| Activity |
Pick each line containing the word "RAPTR" out of the data below.

====== Recorded data

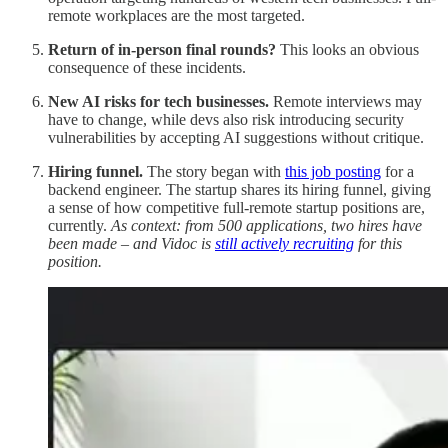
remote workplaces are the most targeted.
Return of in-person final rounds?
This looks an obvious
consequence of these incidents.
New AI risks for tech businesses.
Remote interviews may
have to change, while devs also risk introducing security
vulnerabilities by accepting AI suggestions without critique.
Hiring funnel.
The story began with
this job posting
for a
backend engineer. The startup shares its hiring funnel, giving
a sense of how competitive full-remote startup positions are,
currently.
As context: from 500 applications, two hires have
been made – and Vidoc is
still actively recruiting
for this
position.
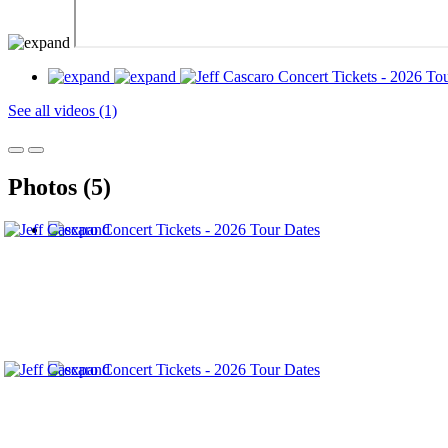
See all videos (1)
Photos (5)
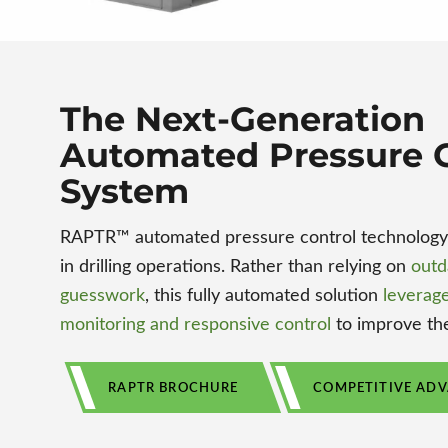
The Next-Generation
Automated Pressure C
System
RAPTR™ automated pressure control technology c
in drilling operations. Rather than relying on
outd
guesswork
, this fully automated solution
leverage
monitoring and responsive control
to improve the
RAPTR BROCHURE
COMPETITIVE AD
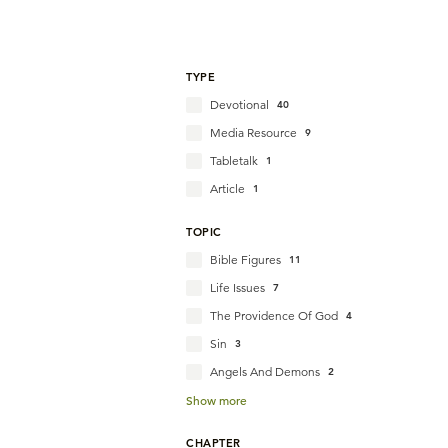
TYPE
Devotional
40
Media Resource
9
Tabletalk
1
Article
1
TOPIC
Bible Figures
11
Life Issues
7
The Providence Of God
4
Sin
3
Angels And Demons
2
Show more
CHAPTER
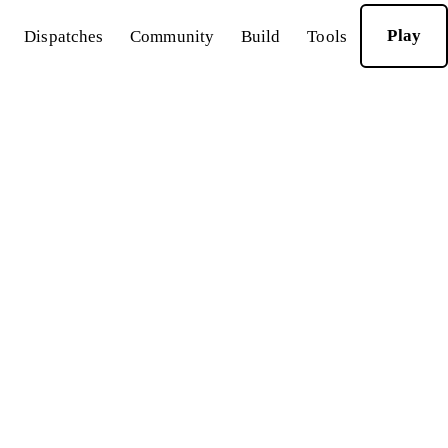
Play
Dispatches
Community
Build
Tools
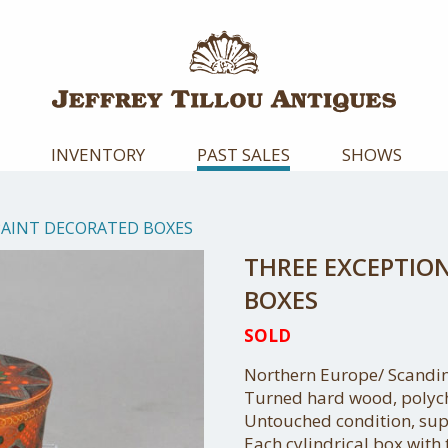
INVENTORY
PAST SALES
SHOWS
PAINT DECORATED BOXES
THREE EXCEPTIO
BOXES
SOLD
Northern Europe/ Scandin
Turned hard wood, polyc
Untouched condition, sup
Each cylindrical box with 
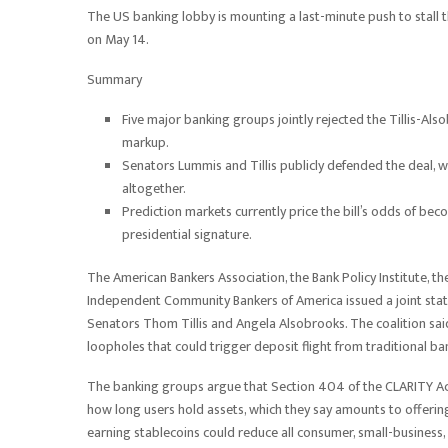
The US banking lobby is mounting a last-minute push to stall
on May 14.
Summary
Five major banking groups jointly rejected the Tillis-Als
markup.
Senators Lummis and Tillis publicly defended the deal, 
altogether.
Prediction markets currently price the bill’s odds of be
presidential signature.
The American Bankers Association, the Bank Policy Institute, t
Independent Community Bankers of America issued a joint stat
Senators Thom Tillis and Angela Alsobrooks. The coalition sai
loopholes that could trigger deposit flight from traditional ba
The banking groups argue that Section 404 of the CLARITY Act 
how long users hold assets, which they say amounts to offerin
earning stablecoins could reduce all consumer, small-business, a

============

| Response to this task |
RAPTR™ automated pressure control technology c
RAPTR BROCHURE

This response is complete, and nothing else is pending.